What is your musical philosophy?

Rahul: Well, I think, music is a journey in consciousness. A part of it is external, which has to do with communication. Therefore, when we are singing or playing an instrument, we are actually talking to people at a very deep level; sharing our experiences of life, some of which are actually universal- everyone goes through ups and downs and good times and bad times. The other aspect of it is that it is very spiritual and I think music also helps you become a good human being, which is really the most important thing. I would say, especially in a very competitive environment, it helps you to stay stable and have a positive outlook towards everything irrespective of what happens. The basic musical philosophy is live and let live and have a good time.

Saptarshi: I think music is all about how you go about your life. It is a way of communicating- some communicate with words, some with words and melodies and some with only melodies. It is another way to communicate and it is all about what you grasp from people around you and also your culture, your way of living, your food habits…

You guys are performing as a duo today- what are the differences in playing as a duo as opposed to a solo performance or in a larger group?

Rahul: Every set up is unique because you approach the same songs differently. When you are playing as a duo, there are fewer instruments so you kind of get an intimate vibe to whatever you are doing and I think that it’s mellow, you tend to concentrate more on the essence of the song. There is very little to do with trying to show off your chops or whatever because that is not the kind of situation it is. A duo in music helps me focus on the lyrics and the melody and I think it’s a little more soulful because what happens is when you are playing in a band, it is really loud and so it’s more about power and energy and this acoustic duo set ups are more about the lyrics and the tune and minor embellishments that make it sound good. You could go up with a hundred piece orchestra with the same song and then that has a different kind of potential and you could be sitting alone and playing a single songwriter gigs like Bob Dylan and that is wow.

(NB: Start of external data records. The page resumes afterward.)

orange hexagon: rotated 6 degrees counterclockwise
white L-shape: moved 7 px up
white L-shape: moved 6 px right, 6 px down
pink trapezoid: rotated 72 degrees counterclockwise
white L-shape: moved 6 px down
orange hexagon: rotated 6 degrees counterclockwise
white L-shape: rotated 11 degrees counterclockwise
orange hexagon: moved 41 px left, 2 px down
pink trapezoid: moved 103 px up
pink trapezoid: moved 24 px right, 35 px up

Saptarshi: For me it is just what is coming out, either from the amplifier or the sound holes of the guitar- it’s what is coming out, that’s more important than whether it is a band or a duo or a solo.

What, in your opinion, would help the music scene here that you are a part of?

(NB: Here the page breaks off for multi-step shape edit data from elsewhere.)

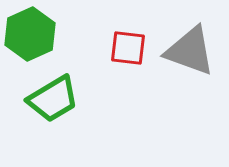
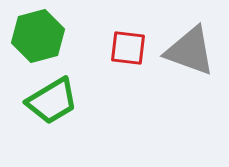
green hexagon: moved 8 px right, 2 px down; rotated 9 degrees clockwise
green trapezoid: moved 1 px left, 2 px down
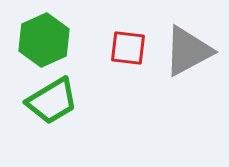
green hexagon: moved 6 px right, 4 px down; rotated 9 degrees counterclockwise
gray triangle: moved 2 px left; rotated 48 degrees counterclockwise
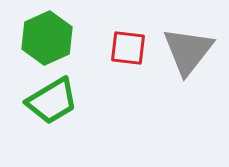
green hexagon: moved 3 px right, 2 px up
gray triangle: rotated 24 degrees counterclockwise
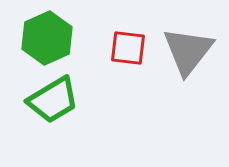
green trapezoid: moved 1 px right, 1 px up
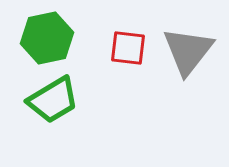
green hexagon: rotated 12 degrees clockwise
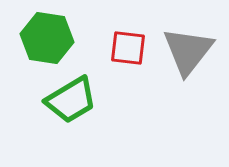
green hexagon: rotated 21 degrees clockwise
green trapezoid: moved 18 px right
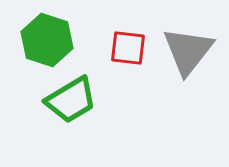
green hexagon: moved 2 px down; rotated 9 degrees clockwise
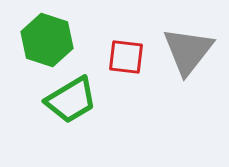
red square: moved 2 px left, 9 px down
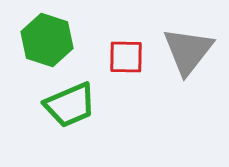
red square: rotated 6 degrees counterclockwise
green trapezoid: moved 1 px left, 5 px down; rotated 8 degrees clockwise
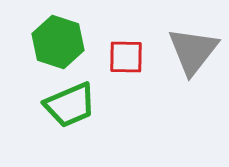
green hexagon: moved 11 px right, 2 px down
gray triangle: moved 5 px right
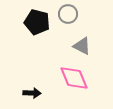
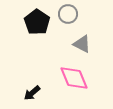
black pentagon: rotated 20 degrees clockwise
gray triangle: moved 2 px up
black arrow: rotated 138 degrees clockwise
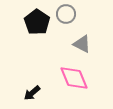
gray circle: moved 2 px left
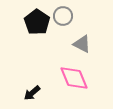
gray circle: moved 3 px left, 2 px down
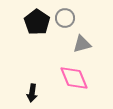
gray circle: moved 2 px right, 2 px down
gray triangle: rotated 42 degrees counterclockwise
black arrow: rotated 42 degrees counterclockwise
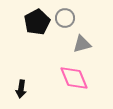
black pentagon: rotated 10 degrees clockwise
black arrow: moved 11 px left, 4 px up
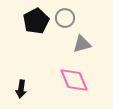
black pentagon: moved 1 px left, 1 px up
pink diamond: moved 2 px down
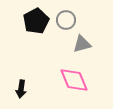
gray circle: moved 1 px right, 2 px down
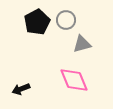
black pentagon: moved 1 px right, 1 px down
black arrow: rotated 60 degrees clockwise
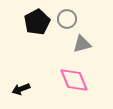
gray circle: moved 1 px right, 1 px up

Rahul: As far as the rock, blues, country, folk or the more traditional kind of music scene is concerned, there is actually a grave danger of that dying out in the sort of environment we live in today. There is not much mainstream media support for that and also, you know, this music isn’t promoted; whether it’s at corporate events or even at concerts, so the future is to learn the music well first. I’ll have to point out that this isn’t a music that many people can perform with a lot of confidence because there are not many good teachers in this style of music. In a very television driven culture or a media driven culture, people also don’t have exposure. As far as bands playing that, I don’t think too many young bands are playing this; some of them are starting this now because they are liking The Beatles, they are liking older stuff from the sixties and seventies because they are realizing that it has more depth in terms of content, sheer virtuosity of musicians involved and taste. If that catches on, it will be a good thing; it will enrich the rock scene in general and will have more bands and better performances in this particular style of music. It is also how educational institutions, media houses and all promote that. If more kids get onto it and have a good time doing it, I think we will have some excellent artists in 5 to 10 years from now.

Saptarshi: This kind of music needs to be promoted. Being a teacher I find it very difficult to teach this kind of music to my students because it is very cultural and they have to know about the lifestyle. Therefore I feel that people who play this kind of music should do more shows, play more often and organizers should give those musicians more opportunities. That is the only way people will learn and listen to it.